Pelarian Diduga Diperantarai Prancis
Laporan dari sejumlah media internasional menyebut pelarian Rajoelina difasilitasi oleh militer Prancis. Menurut sumber internal, pesawat militer Prancis jenis Casa menjemput Rajoelina dari pulau Sainte Marie pada Minggu malam, setelah ia dipindahkan dari helikopter pengawalnya.
Media Prancis menyebut langkah itu merupakan hasil kesepakatan darurat antara Rajoelina dan Presiden Emmanuel Macron. Meski demikian, Macron belum mengonfirmasi kabar tersebut dan hanya menegaskan bahwa “tatanan konstitusional di Madagaskar harus dijaga.” Ia juga memperingatkan agar “ketidakpuasan generasi muda tidak dimanfaatkan oleh faksi bersenjata.”
Sebelum melarikan diri, Rajoelina sempat menandatangani surat pengampunan bagi sejumlah tahanan politik, termasuk dua warga Prancis yang sempat dituduh terlibat dalam upaya kudeta pada 2021. Dokumen pembebasan tersebut dikonfirmasi oleh sumber di istana kepresidenan.
Gelombang Protes Gen Z Guncang Kekuasaan
Protes besar-besaran di Madagaskar dimulai pada akhir September, dipicu oleh krisis air, listrik, dan kenaikan harga kebutuhan pokok. Namun dalam waktu singkat, demonstrasi itu berubah menjadi gerakan nasional menentang korupsi, lemahnya pelayanan publik, dan gaya kepemimpinan yang dianggap otoriter.
Ratusan ribu warga, sebagian besar dari generasi muda, turun ke jalan dengan slogan “Madagasikara vaovao” — yang berarti Madagaskar baru. Aksi itu mendapat dukungan luas dari masyarakat dan tokoh sipil.
“Ini bukan hanya tentang listrik atau air, ini tentang masa depan kami,” kata seorang pengunjuk rasa di Antananarivo.

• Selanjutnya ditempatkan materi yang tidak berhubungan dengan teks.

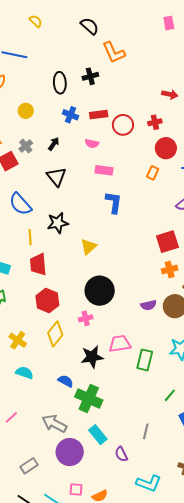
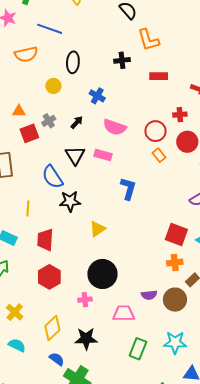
black ellipse: (60, 83) -> (73, 62), moved
red rectangle: (99, 115) -> (159, 76), moved
red circle: (123, 125) -> (155, 131), moved
pink semicircle: (92, 144) -> (115, 127), size x1.6
pink rectangle: (104, 170) -> (103, 155), moved
orange rectangle: (153, 173) -> (159, 155), moved, turned -72
blue semicircle: (20, 204) -> (53, 177), moved
yellow line: (30, 237) -> (28, 208), moved
red square: (167, 242) -> (176, 235), turned 30
yellow diamond: (55, 334) -> (52, 328), moved
pink trapezoid: (120, 344) -> (124, 313), moved

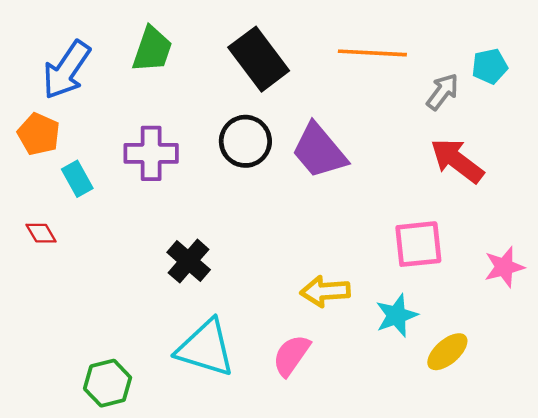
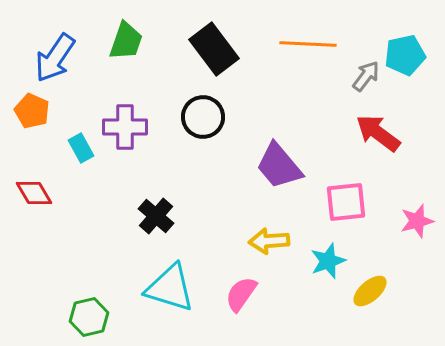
cyan pentagon: (490, 66) -> (405, 55), size x1.4
purple trapezoid: (319, 151) -> (279, 166), moved
cyan rectangle: (77, 179) -> (81, 148), moved
red diamond: (41, 233) -> (34, 193), size x1.4

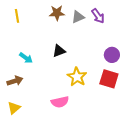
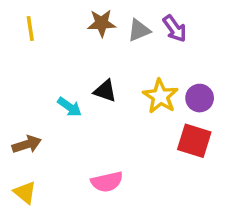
black triangle: (59, 51) -> (105, 91), turned 40
cyan arrow: (26, 58) -> (69, 107), moved
yellow star: (77, 77) -> (160, 96), moved
yellow triangle: (14, 108) -> (25, 192), turned -40

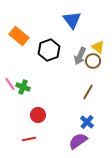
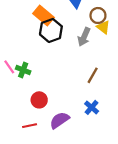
orange rectangle: (19, 36) -> (43, 15), moved
brown circle: (93, 61) -> (98, 15), moved
purple semicircle: (78, 141) -> (59, 120), moved

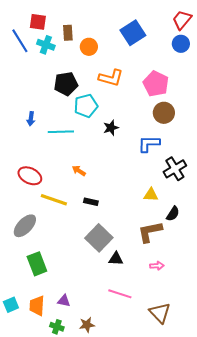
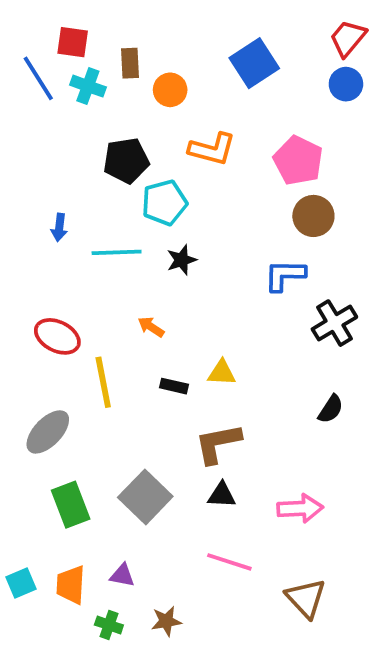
black star: (111, 128) -> (182, 260), moved
yellow triangle: (151, 195) -> (222, 373), moved
yellow line: (54, 200) -> (103, 382), turned 60
brown L-shape: (150, 232) -> (218, 443), moved
gray square: (99, 238) -> (145, 497), moved
pink arrow: (157, 266) -> (300, 508), size x1.6

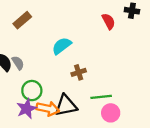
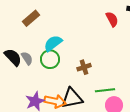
cyan semicircle: (62, 46) -> (53, 43), moved
green circle: (32, 91) -> (50, 59), moved

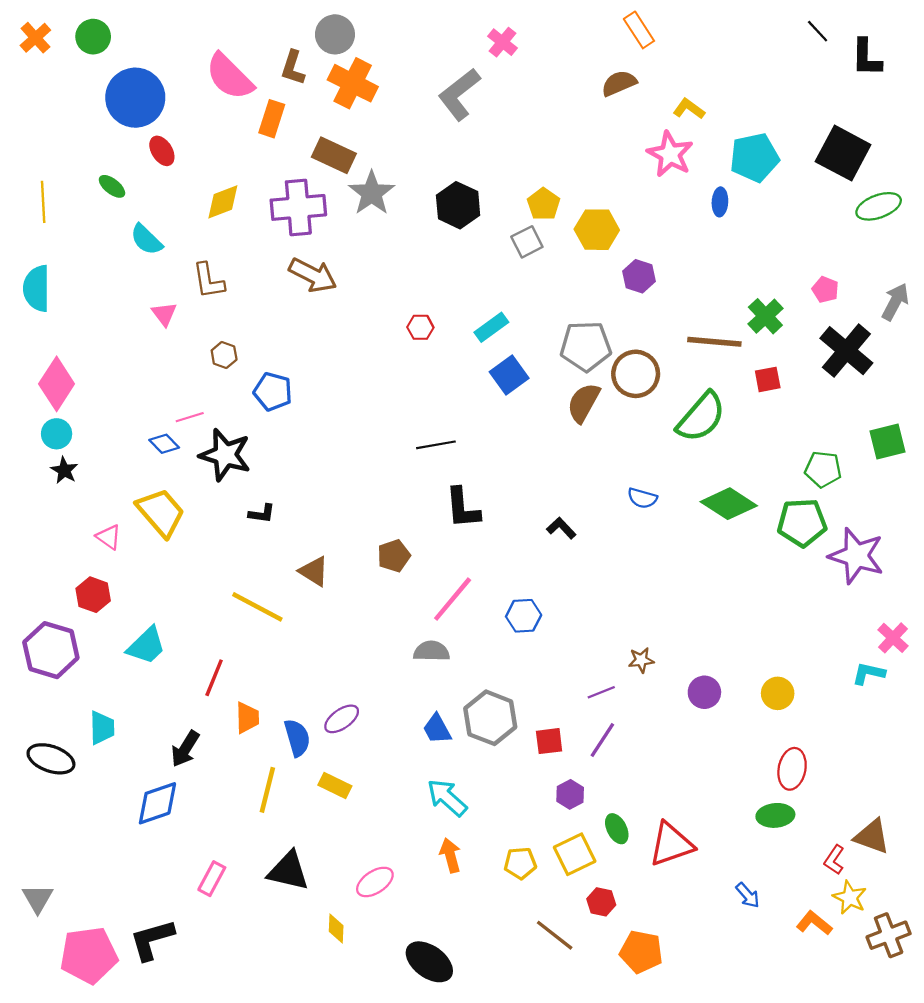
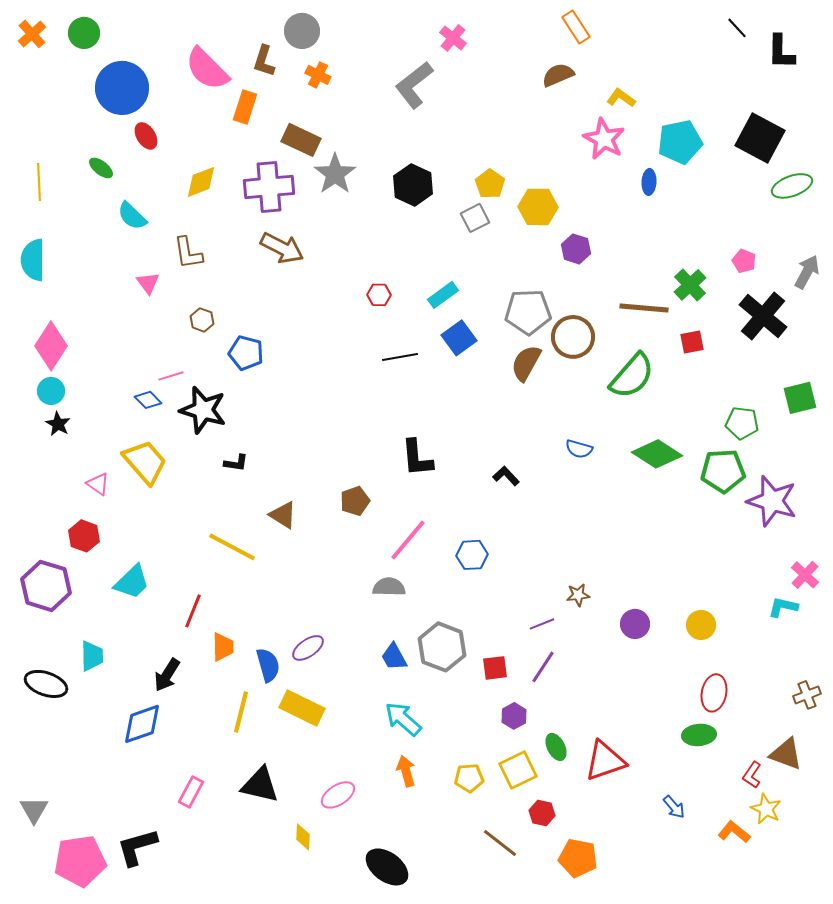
orange cross: (353, 83) -> (318, 75), size x0.6
black line: (436, 445) -> (400, 357), moved
yellow rectangle: (335, 785) -> (302, 708), size x1.5
brown cross: (889, 935) -> (807, 695), moved, size x0.7

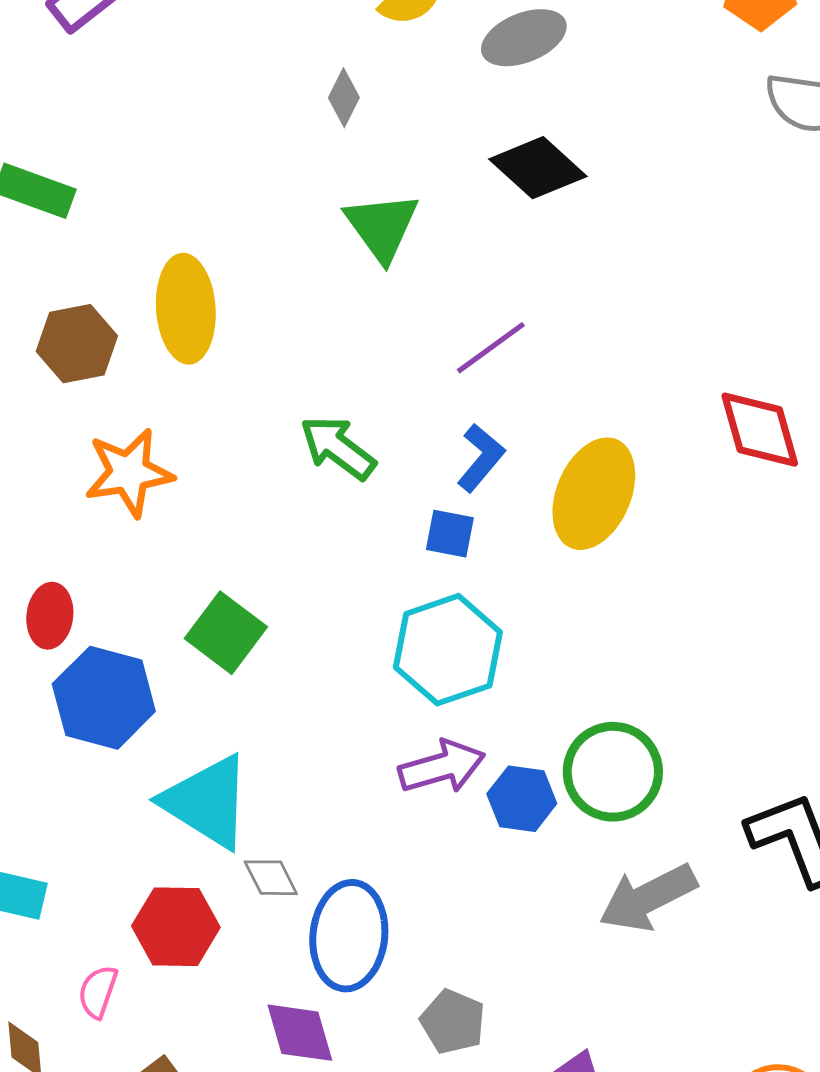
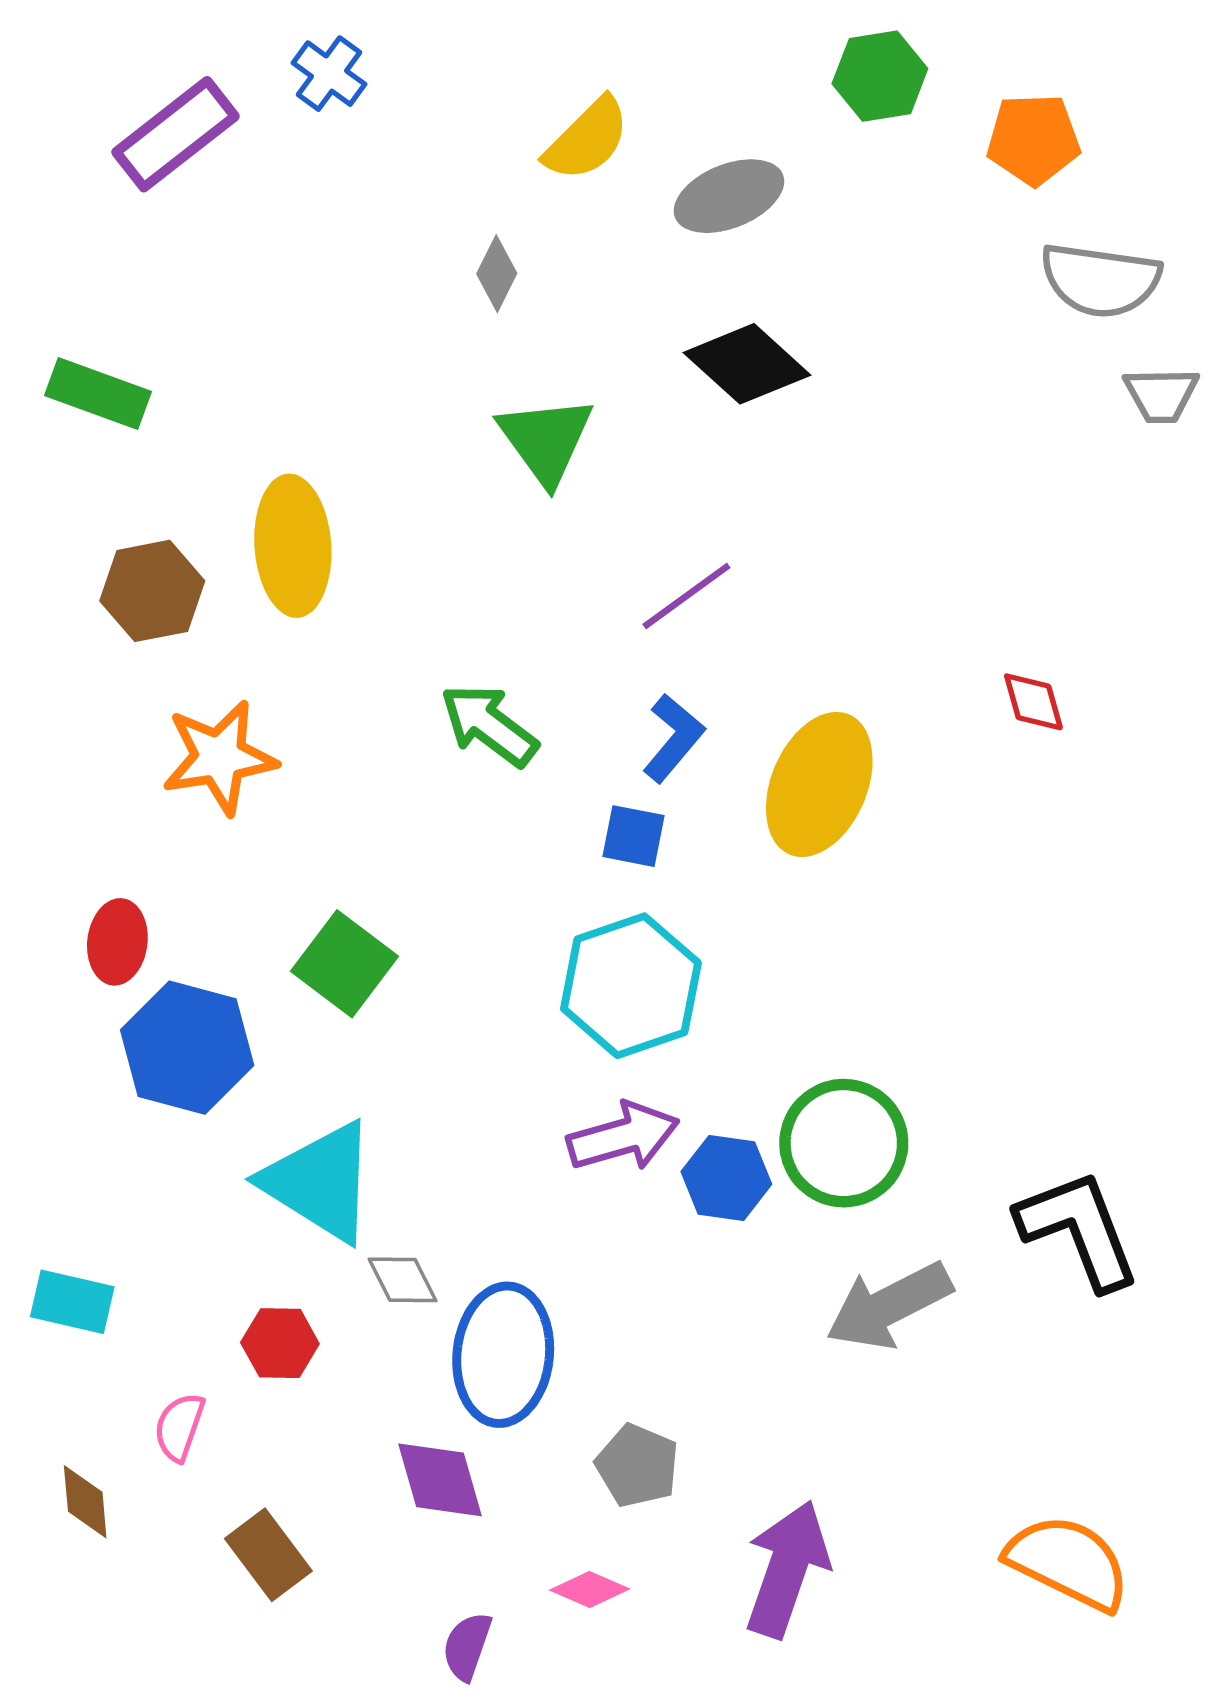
red diamond: (760, 430) -> (1033, 702), size x0.6
red hexagon: (176, 927) -> (280, 1343), size x0.7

Militer Berbalik dan Pemerintahan Runtuh
Situasi politik makin memburuk setelah pasukan elit CAPSAT, unit yang dulu membantu Rajoelina merebut kekuasaan pada 2009, memutuskan tidak lagi mendukungnya. CAPSAT bahkan mengawal demonstran dan mengumumkan pembentukan komando baru.
Tak lama setelah itu, pasukan gendarmerie bergabung dengan pengunjuk rasa dan mengganti pimpinan mereka. Langkah tersebut mempercepat kejatuhan pemerintahan dan menimbulkan kekosongan kekuasaan.
Senat Madagaskar pun ikut bergejolak. Presiden Senat digantikan oleh Jean André Ndremanjary, yang berdasarkan konstitusi kini berstatus sebagai presiden sementara hingga pemilihan baru diselenggarakan.
Kejatuhan pemerintahan Rajoelina memperlihatkan semakin kuatnya tekanan dari generasi muda Afrika terhadap elit politik lama yang dianggap gagal membawa perubahan. Madagaskar kini menghadapi masa transisi penuh ketidakpastian di bawah pengawasan komunitas internasional.